From Casetext: Smarter Legal Research

Klein v. the City of New York

Supreme Court of the State of New York, Queens County
Sep 10, 2007
2007 N.Y. Slip Op. 32829 (N.Y. Sup. Ct. 2007)

Opinion

0020987/2004.

Dated: September 10, 2007.


The following papers numbered 1 to 16 read on this motion by defendant Dayton Beach Park No. 1 Corp. for summary judgment and cross-motion by defendant City of New York for summary judgment.

Numbered

Papers Notice of Motion-Affirmation-Exhibits . . . . . . . . 1-4 Memorandum of Law in Support of Motion . . . . . . . . 5 Notice of Cross-Motion-Affirmation-Exhibits . . . . . 6-9 Affirmation in Opposition-Exhibits . . . . . . . . . . 10-12 Reply Affirmation . . . . . . . . . . . . . . . . . . 13-14 Affirmation in Further Support . . . . . . . . . . . . 15-16 Upon the foregoing papers it is ordered that the motion is decided as follows:

Motion by Dayton for summary judgment, pursuant to CPLR 3212, dismissing the complaint and cross-claim asserted against it by the City is granted, there appearing no opposition. Cross-motion by the City for summary judgment, pursuant to CPLR 3212, dismissing the complaint and cross-claim asserted against it by Dayton is also granted.

Plaintiff alleges that she sustained injuries as a result of tripping and falling upon a raised manhole cover on the public sidewalk on the West side of Beach 84th Street south of the intersection with Rockaway Beach Boulevard abutting the premises owned by Dayton in Queens County on August 27, 2003.

In order to obtain summary judgment, movant must make a prima facie showing that it is entitled to said relief, by tendering sufficient proof to eliminate any material issues of fact (see Winegrad v. New York Univ. Med. Ctr., 64 NY 2d 851; Zuckerman v. City of New York, 49 NY 2d 557). Defendants have met their respective burdens.

An abutting property owner is not liable for injuries sustained by a pedestrian as a result of a defective condition of a public sidewalk unless the homeowner created the defective condition or caused it through some special use, or unless a statute charges the property owner with the responsibility to repair and maintain the sidewalk and specifically imposes liability upon it for injuries resulting from a violation of the statute (see Solarte v. DiPalmero, 262 AD 2d 477 [2nd Dept 1999]).

The only statutory provision imposing liability upon property owners in the City of New York for failing to repair and maintain the public sidewalks abutting their property is section 7-210 of the New York City Administrative Code.

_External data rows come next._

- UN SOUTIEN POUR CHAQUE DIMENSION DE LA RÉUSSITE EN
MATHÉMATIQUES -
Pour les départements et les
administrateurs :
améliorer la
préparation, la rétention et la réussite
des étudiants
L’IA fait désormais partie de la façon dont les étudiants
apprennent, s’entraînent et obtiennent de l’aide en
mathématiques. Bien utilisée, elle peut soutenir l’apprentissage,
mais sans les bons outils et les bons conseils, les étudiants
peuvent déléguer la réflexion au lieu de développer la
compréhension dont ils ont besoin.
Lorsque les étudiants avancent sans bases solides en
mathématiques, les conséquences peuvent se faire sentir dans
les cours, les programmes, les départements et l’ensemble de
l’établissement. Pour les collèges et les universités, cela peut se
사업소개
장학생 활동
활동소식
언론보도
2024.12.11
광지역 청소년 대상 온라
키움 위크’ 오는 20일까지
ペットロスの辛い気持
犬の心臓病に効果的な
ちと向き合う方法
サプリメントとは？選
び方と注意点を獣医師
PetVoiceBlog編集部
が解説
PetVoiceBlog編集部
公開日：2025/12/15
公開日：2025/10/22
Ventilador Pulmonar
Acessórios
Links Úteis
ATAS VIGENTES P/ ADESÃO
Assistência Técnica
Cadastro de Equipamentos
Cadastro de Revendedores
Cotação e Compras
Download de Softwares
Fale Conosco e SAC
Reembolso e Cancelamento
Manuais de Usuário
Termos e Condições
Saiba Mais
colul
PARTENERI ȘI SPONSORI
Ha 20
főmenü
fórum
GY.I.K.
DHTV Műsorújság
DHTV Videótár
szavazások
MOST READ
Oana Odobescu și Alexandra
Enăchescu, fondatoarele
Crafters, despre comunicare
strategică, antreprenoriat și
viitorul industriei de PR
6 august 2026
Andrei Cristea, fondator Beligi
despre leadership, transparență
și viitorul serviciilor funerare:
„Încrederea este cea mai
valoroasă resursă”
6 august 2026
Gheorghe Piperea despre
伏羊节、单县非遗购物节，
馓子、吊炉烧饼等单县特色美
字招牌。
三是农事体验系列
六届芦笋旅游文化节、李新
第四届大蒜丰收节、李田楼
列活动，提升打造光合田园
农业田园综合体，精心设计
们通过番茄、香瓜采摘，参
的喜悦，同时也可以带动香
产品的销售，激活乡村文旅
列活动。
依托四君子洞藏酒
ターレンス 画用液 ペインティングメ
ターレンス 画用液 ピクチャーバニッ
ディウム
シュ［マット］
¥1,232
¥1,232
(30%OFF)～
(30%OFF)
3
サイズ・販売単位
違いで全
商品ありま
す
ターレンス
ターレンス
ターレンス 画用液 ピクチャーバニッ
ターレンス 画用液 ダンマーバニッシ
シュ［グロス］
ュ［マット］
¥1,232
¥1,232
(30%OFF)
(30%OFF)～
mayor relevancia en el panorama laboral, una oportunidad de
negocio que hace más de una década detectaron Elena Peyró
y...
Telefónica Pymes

The scope of an adjacent property owner's liability regarding the repair and maintenance of sidewalks imposed by § 7-210 "mirrors the duties and obligations of property owners with regard to sidewalks set forth in Administrative Code section[s] 19-152" (Report of Committee on Transportation, 2003 New York City, NY Local Law Report No. 49 Int. 193). Therefore, § 7-210 must be read in conjunction with § 19-152. The latter section, however, does not impose any obligation upon the abutting property owner to repair defects involving manhole covers or other hardware installed in the sidewalk except such hardware items that are appurtenances, i.e., hardware that is appurtenant to the property and, thus, constitutes a special use of the sidewalk by the property (see § 19-152[a][6]).

Dayton has submitted proof, in admissible form, that it neither owned nor installed the manhole, and that it made no repairs or alterations to the subject sidewalk and, thus, did not create the alleged defective condition. Moreover, there is no issue in this case of a special use of the sidewalk.

Plaintiff offers no evidence to rebut Dayton's prima facie showing and does not oppose the instant motion. In fact, plaintiff's attorney concedes in his affirmation in opposition that summary judgment should be granted in favor of Dayton. Likewise, the City does not oppose Dayton's motion. Therefore, Dayton's motion for summary judgment is granted.

Cross-motion by the City for summary judgment must also be granted. The City has established that it did not receive prior written notice of the defect. Prior written notice is a prerequisite to maintaining an action against the City for damages relating to a street or sidewalk defect (see Katz v. City of New York, 87 NY 2d 241).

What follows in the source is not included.